A lip-smacking, spongy and soft lentil pancake, served with an aromatic and spicy curry or chutney. Authentic dish from South India. A must try!
#vegen option
Set dosa! This fluffy lentil pancake gets it's name, as they are made small and always served in sets of 3 per serving. An extremely healthy recipe that calls for lentils and rice to be soaked, ground and fermented. A traditional breakfast recipe, but can be served any time of the day. It is served in restaurants across South India, with chutney or a curry. In Chennai it's not just any curry, but the mouth watering Vada Curry. Set dosa and Vada curry make an awesome combo and served on a banana leaf!

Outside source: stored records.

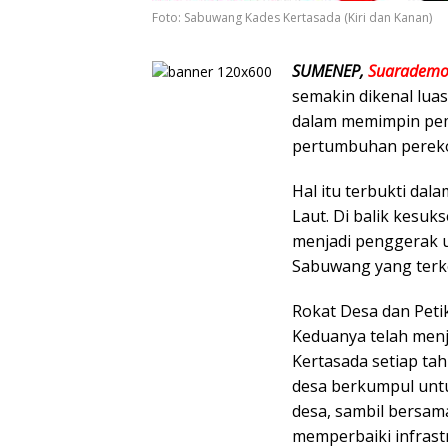
Foto: Sabuwang Kades Kertasada (Kiri dan Kanan)
SUMENEP,
Suarademo
semakin dikenal lua
dalam memimpin pem
pertumbuhan perek
Hal itu terbukti da
Laut. Di balik kesuk
menjadi penggerak u
Sabuwang yang terk
Rokat Desa dan Petik
Keduanya telah menj
Kertasada setiap ta
desa berkumpul unt
desa, sambil bersa
memperbaiki infrast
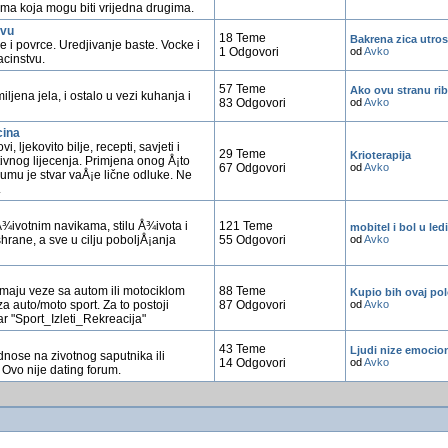
ima koja mogu biti vrijedna drugima.
tvu
18 Teme
Bakrena zica utros
e i povrce. Uredjivanje baste. Vocke i
1 Odgovori
od
Avko
acinstvu.
57 Teme
Ako ovu stranu rib
ljena jela, i ostalo u vezi kuhanja i
83 Odgovori
od
Avko
cina
i, ljekovito bilje, recepti, savjeti i
29 Teme
Krioterapija
tivnog lijecenja. Primjena onog Å¡to
67 Odgovori
od
Avko
umu je stvar vaÅ¡e lične odluke. Ne
.
 Å¾ivotnim navikama, stilu Å¾ivota i
121 Teme
mobitel i bol u le
hrane, a sve u cilju poboljÅ¡anja
55 Odgovori
od
Avko
imaju veze sa autom ili motociklom
88 Teme
Kupio bih ovaj polo
a auto/moto sport. Za to postoji
87 Odgovori
od
Avko
 "Sport_Izleti_Rekreacija"
43 Teme
Ljudi nize emociona
dnose na zivotnog saputnika ili
14 Odgovori
od
Avko
 Ovo nije dating forum.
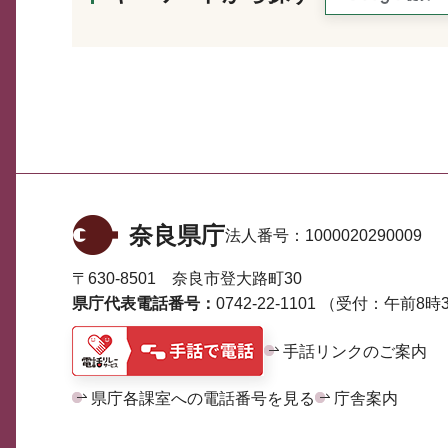
奈良県庁
法人番号：
1000020290009
〒630-8501 奈良市登大路町30
県庁代表電話番号：
0742-22-1101
（受付：午前8時3
手話リンクのご案内
県庁各課室への電話番号を見る
庁舎案内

South India hosts a wide array of dosa varieties. This version is super soft, porous, thick and spongy and requires little to no oil in its preparation. A ladle of the dosa batter is poured on a tawa and closed with a lid and steam cooked for a minute until a million tiny pores appear.

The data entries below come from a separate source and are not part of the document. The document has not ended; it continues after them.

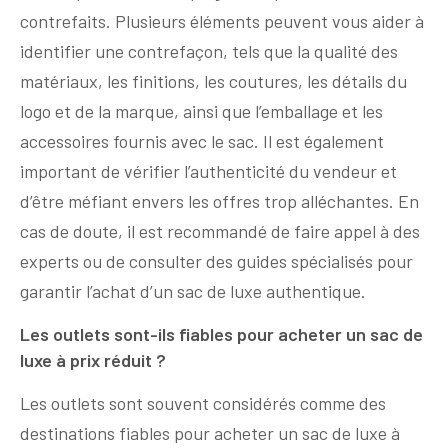
contrefaits. Plusieurs éléments peuvent vous aider à
identifier une contrefaçon, tels que la qualité des
matériaux, les finitions, les coutures, les détails du
logo et de la marque, ainsi que l’emballage et les
accessoires fournis avec le sac. Il est également
important de vérifier l’authenticité du vendeur et
d’être méfiant envers les offres trop alléchantes. En
cas de doute, il est recommandé de faire appel à des
experts ou de consulter des guides spécialisés pour
garantir l’achat d’un sac de luxe authentique.
Les outlets sont-ils fiables pour acheter un sac de
luxe à prix réduit ?
Les outlets sont souvent considérés comme des
destinations fiables pour acheter un sac de luxe à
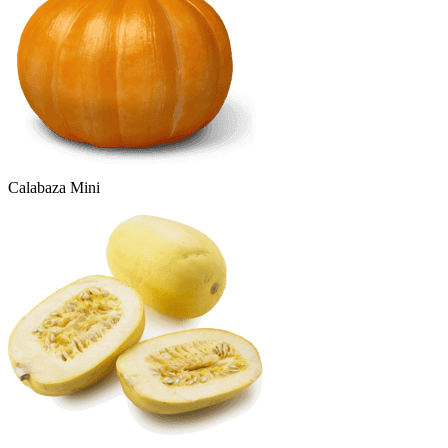
Calabaza Mini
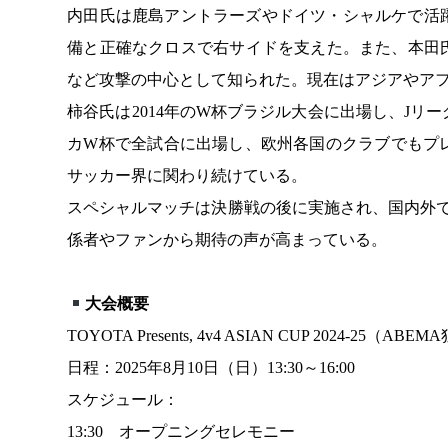
内田氏は鹿島アントラーズやドイツ・シャルケで活躍し
備と正確なクロスで右サイドを支えた。また、本田
など攻撃の中心として知られた。現在はアジアやア
柿谷氏は2014年のW杯ブラジル大会に出場し、J
カW杯で全試合に出場し、欧州各国のクラブでもプ
サッカー界に関わり続けている。
スペシャルマッチは決勝戦の後に実施され、国内外
係者やファンから期待の声が高まっている。
大会概要
TOYOTA Presents, 4v4 ASIAN CUP 2024-25（A
日程：2025年8月10日（日）13:30～16:00
スケジュール：
13:30 オープニングセレモニー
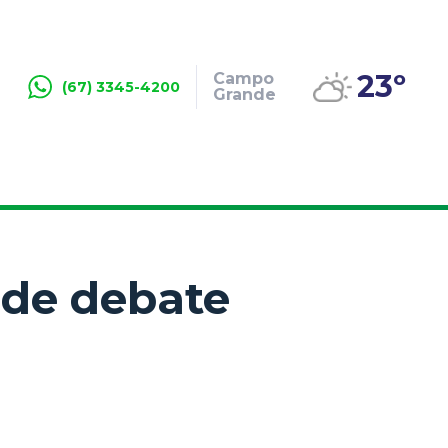
23º
Campo
(67) 3345-4200
Grande
 de debate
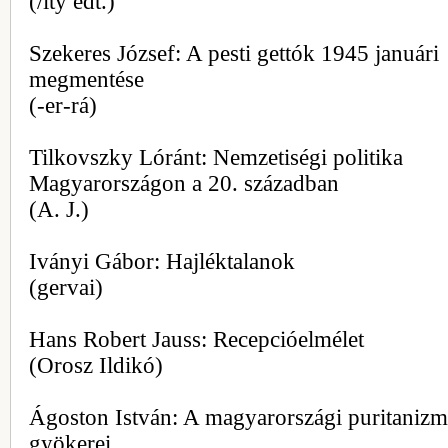
(/ity edt.)
Szekeres József: A pesti gettók 1945 januári
megmentése
(-er-rá)
Tilkovszky Lóránt: Nemzetiségi politika
Magyarországon a 20. században
(A. J.)
Iványi Gábor: Hajléktalanok
(gervai)
Hans Robert Jauss: Recepcióelmélet
(Orosz Ildikó)
Ágoston István: A magyarországi puritaniz
gyökerei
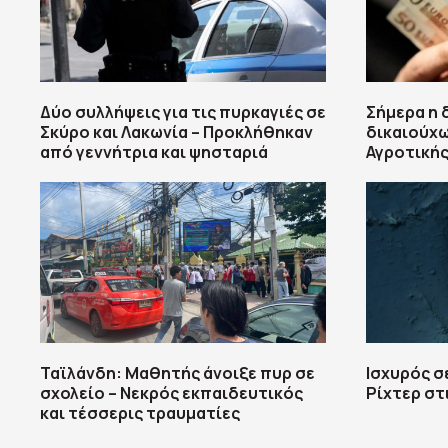
Δύο συλλήψεις για τις πυρκαγιές σε
Σήμερα η
Σκύρο και Λακωνία – Προκλήθηκαν
δικαιούχ
από γεννήτρια και ψησταριά
Αγροτικής
Ταϊλάνδη: Μαθητής άνοιξε πυρ σε
Ισχυρός σ
σχολείο – Νεκρός εκπαιδευτικός
Ρίχτερ στ
και τέσσερις τραυματίες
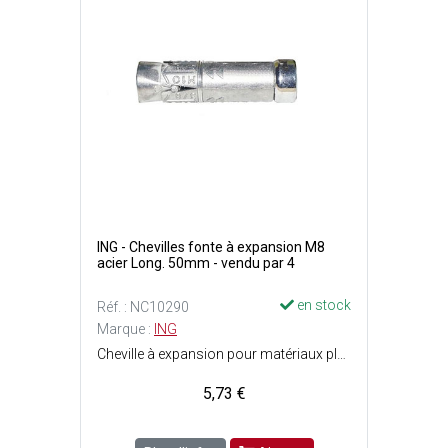
ING - Chevilles fonte à expansion M8
acier Long. 50mm - vendu par 4
en stock
Réf. : NC10290
Marque :
ING
Cheville à expansion pour matériaux pleins - Finition : Acier qualité 6,8 : hautes performances - Forte expansion - Pose facile et rapide - Expansion par vissage - Ecrou et rondelle pré-montés - Filetage : M8 - Perçage : ø14 x P. 70 mm - Longueur cheville : 50 mm - Livrées sans vis.
5,73 €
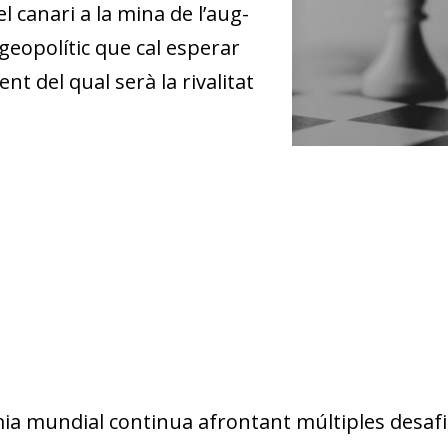
l canari a la mina de l’aug­­
 geopolític que cal esperar
t del qual serà la rivalitat
mia mundial continua afrontant múltiples desaf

Key ingredients for this recipe are Urad Dhal, Parboiled rice or Raw rice, Fenugeek seeds and Flattened Rice. The softness is achieved due to the flattened rice. These are soaked and ground into a fine batter. Fermentation of the batter plays a key role in this recipe to achieve soft and porous dosas. It usual takes about 12 to 15 hours to ferment depending on climatic conditions. Easiest method is to use an Instant pot if you have one, and set on Yogurt mode for 12 to 14 hours.
RECIPE
Makes 15 dosas Active cook time 30 min
Ingredients
Before fermentation
● 2 cups Parboiled rice or regular rice
● 1/2 cup Urad dhal
● 1/2 cup Flattened rice/ Poha
● 1 tsp Fenugeek seeds
● 1/2 cup Buttermilk (optional)
After fermentation
● 1 tsp Turmeric powder
● 2 tsp Sugar
● 2 tsp Salt
● 1/2 tsp Baking Soda
● Oil to season the tawa
To serve
Preparation
1. Take a medium sized bowl and add the rice, urad dhal and fenugeek seeds. Soak in water for 4 to 5 hours.
2. Add the flattened rice and butter milk to a bowl and soak them for just about 20 min just before grinding the ingredients. You can just soak it in water instead of buttermilk to make it vegan.
3. Drain the water from the rice and lentils and add them to the blender. Toss in the soaked flattened rice along with the buttermilk and blend them to a smooth batter. The consistency should resemble an American pancake batter.
4. Transfer the batter to a bowl and set it aside in a warm place in the kitchen for about 12 hours if the weather is warm. In cooler areas, place the bowl in an over that is off and turn on the oven light for the first couple of hours. Alternately, if you own an Instant Pot, ferment it in yogurt mode for 12 to 14 hours.
5. The batter will almost double in size once fermented.
6. Mix the batter. Add in salt, sugar, turmeric powder and baking soda and stir it a bit.
7. Heat a griddle or tawa to medium-high heat and season lightly with oil. Pour in a ladle of the batter and close with a lid.
8. Once tiny pores appear, remove the dosa. It doesn't have to be cooked on both sides. Serve with your favorite chutney or curry!
Tips
Serve hot! These are super soft and can be served even at room temperature as they retain the softness. If you are planning to have them later, separate the dosas with a banana leaf or parchment paper as you stack them or they will tend to stick.